For Ballyhaise to end their famine was one thing. After being beaten in finals, there was a tangible relief.

“For me, it was special to win it with my son on the field. It was a special moment and one that will live long in the memory.”

Eamonn played senior in 2016 before becoming a selector in 2017 and pulled the junior team out on a few occasions before calling it a day for the final time.

Now, his time is shared between coaching and watching. He laughs at the suggestion they’d tick all the boxes for a run at RTÉ’s Ireland’s Fittest Family.

“We were often slagged about it but it passed us by,” was the swift reply.

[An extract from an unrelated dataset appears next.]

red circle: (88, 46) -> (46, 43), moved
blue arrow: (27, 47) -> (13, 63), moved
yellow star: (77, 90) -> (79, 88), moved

One of the greatest benefits of a run in the provincial championship is how it shortens the winters. It brings another handful of Monday mornings to digest a championship weekend. There is a spin to some far flung corner of the country the club wouldn’t usually grace.

“There is a great atmosphere around the place at the minute with the two teams going well,” Brady said, indicating how the Ballyhaise ladies’ success two weeks before the men was a “defining moment” in their bandwagon.

The success the community continued to dine out on this week is borne out of a combination of factors but good people and good structures are the main ones.

When Michael and David Brady sling the gear bags over their shoulder, they’ll get a good message or too. That’ll be the height of it. Eamonn will keep his bank of experience zipped up.

“They are well able to stand up on their own two feet and are two very committed fellas and very focussed,” he summed up.

“The last thing I would be doing on the day of a game would be giving them advice, they probably wouldn’t listen to me at this stage,” he added with a laugh.

“They know what to do and have been around long enough to know what to do, I let them at it.

“You’d have nothing only pride. It is very special going to games to watch them.”

There is the energy running through a community a run in the championship always generates.

“It is a great journey we are on and we are thoroughly enjoying it. It is a shot in the dark playing in Ulster against teams you don’t know anything about,” Brady concluded.

“It is exciting to be going to matches in December supporting your team all the way to an Ulster final, it is really special and everybody in the club is looking forward to it.”

If they could slip the Patrick McCully Cup under the tree, it would put the icing on the cake but Cullyhanna will have other ideas.